Levin Releases Letter, GAO Report on Tax Shelter Services by Accounting Firms

Date: Feb. 24, 2005
Location: Washington, DC
Issues: Taxes


Levin Releases Letter, GAO Report on Tax Shelter Services by Accounting Firms

Sen. Carl Levin, D-Mich., today released a letter supporting proposed rules to strengthen auditor independence and limit the ability of auditors to sell tax shelters to the publicly traded companies they audit. Levin also released a new report by the Government Accountability Office (GAO) with data on the tax shelter services actually provided in recent years by accounting firms to public companies and the companies' officers and directors.

For more than a year, the U.S. Senate Permanent Subcommittee on Investigations, on which Levin serves as the Ranking Minority Member, has been examining actions taken by professional firms, including accounting firms, to promote abusive tax shelters.

"The Subcommittee's investigation showed abusive tax shelters were being mass marketed by major accounting firms," said Levin. "In response, the accounting oversight board has proposed new rules to keep accounting firms out of the aggressive tax shelter business. Today's GAO report provides further evidence of accounting firm involvement in tax shelters and why the new rules are needed. Hopefully, those rules will be finalized in the next few months. If we are going to restore public confidence in the financial statements of our public companies, auditors of those companies can't be selling them abusive tax shelters that distort and misrepresent the companies' tax liabilities and income."
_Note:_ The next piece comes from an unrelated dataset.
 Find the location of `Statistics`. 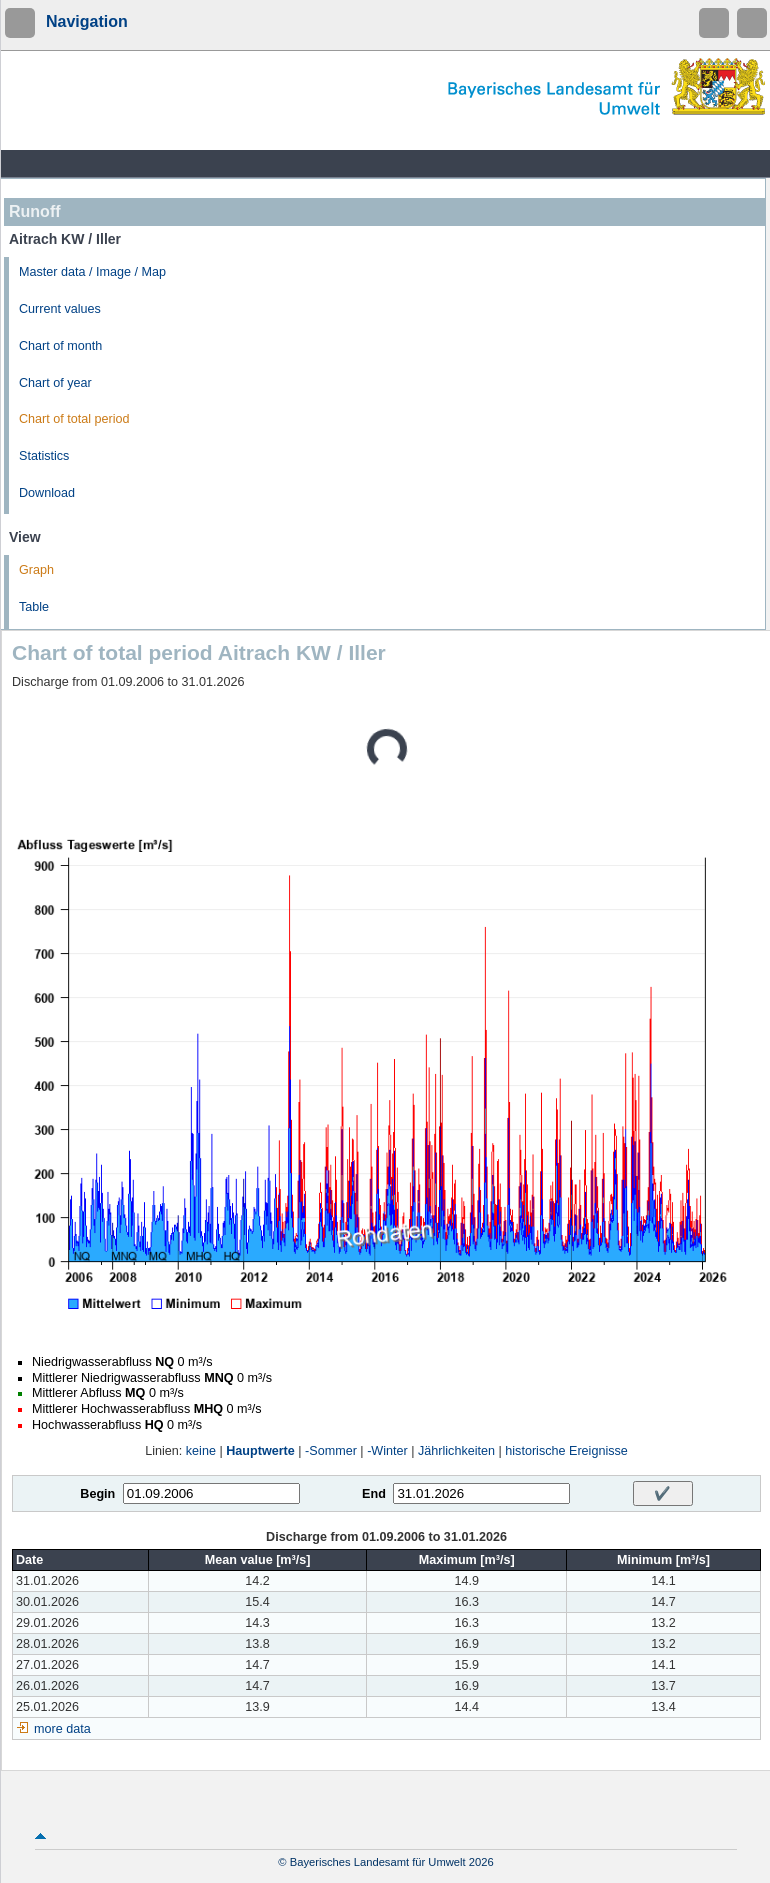 Statistics is located at coordinates (44, 456).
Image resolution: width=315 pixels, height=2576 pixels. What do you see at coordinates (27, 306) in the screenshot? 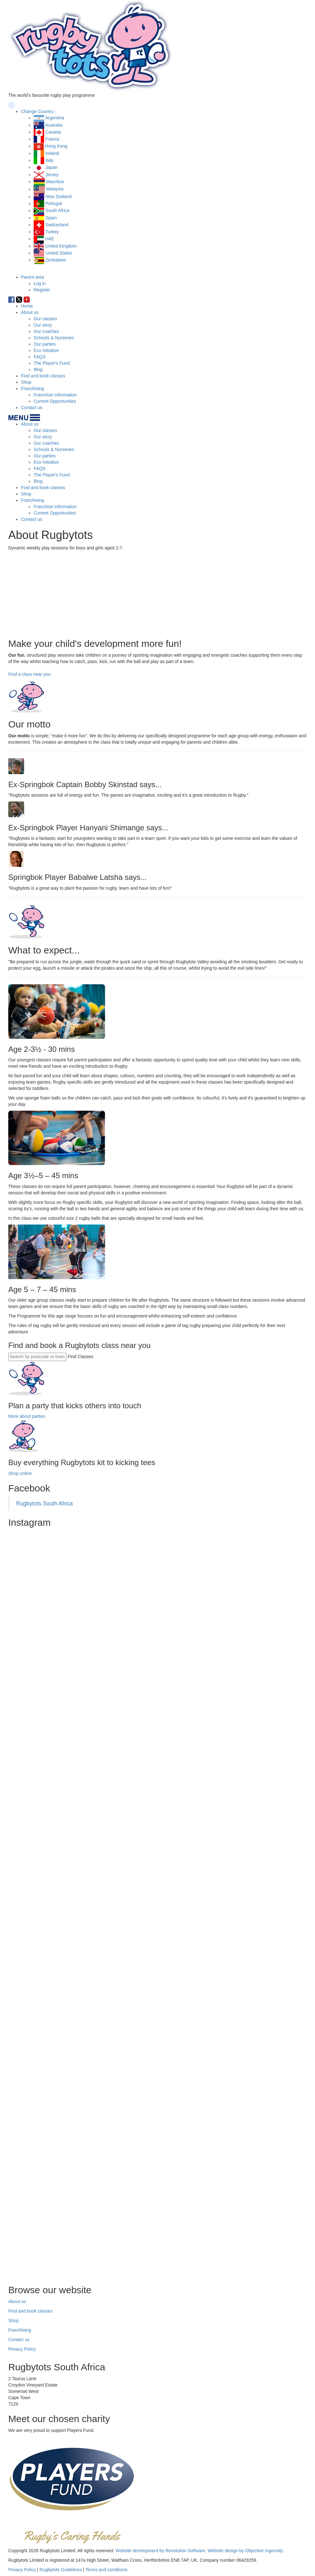 I see `Home` at bounding box center [27, 306].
The 13-page letter released today strongly supports the rules proposed by the Public Company Accounting Oversight Board to increase auditor independence and reduce conflicts of interest related to tax shelter services provided by auditors to the public companies they audit. The proposed rules would require registered public accounting firms to maintain independence from the public companies they audit, and bar them from obtaining contingent fees from their audit clients, providing tax services to audit client executives who oversee the company's financial statements, and promoting aggressive tax positions to the public companies they audit.

The Levin letter cites the Subcommittee's work on abusive tax shelter promoters as evidence of the need for the rules. It also recommends that the proposed rules be further strengthened in several ways. It recommends, for example, amending the proposed auditor independence rule to require auditors to avoid the appearance of a conflict of interest as well as actual conflicts. The letter also recommends allowing accounting firms to promote to public companies only those tax products which would be very likely to be upheld in court, rather than tax products with a lesser probability of being upheld in court.

The GAO report released today, which was prepared at Levin's request, provides an analysis of data on how many Fortune 500 companies obtained tax shelter services from their auditor or another accounting firm. Using data compiled by Standard & Poor's on public corporations and Internal Revenue Service data on tax shelters, GAO determined that for the five year period, 1998 to 2003, 207 of the Fortune 500 companies, or 40%, purchased tax shelter services from a third party, of which 114 obtained them from an accounting firm, and 61 from their own auditor.

The GAO report also found that 57 of the Fortune 500 companies saw one or more of their officers or directors obtain tax shelter services from a third party, of which 33 had obtained these services from an accounting firm, and 17 from their company's own auditor.

GAO estimated that, altogether, 114 of the Fortune 500 companies and 4400 individuals in the IRS database had obtained tax shelter services from an accounting firm, resulting in estimated total tax revenue loss to the U.S. Treasury of about $32 billion. When GAO considered all tax shelters for all years in the IRS database, not just tax shelters promoted by accounting firms, it found that 207 Fortune 500 companies and over 10,300 individuals in the IRS database had engaged in tax shelter transactions with an estimated total tax revenue loss of nearly $129 billion.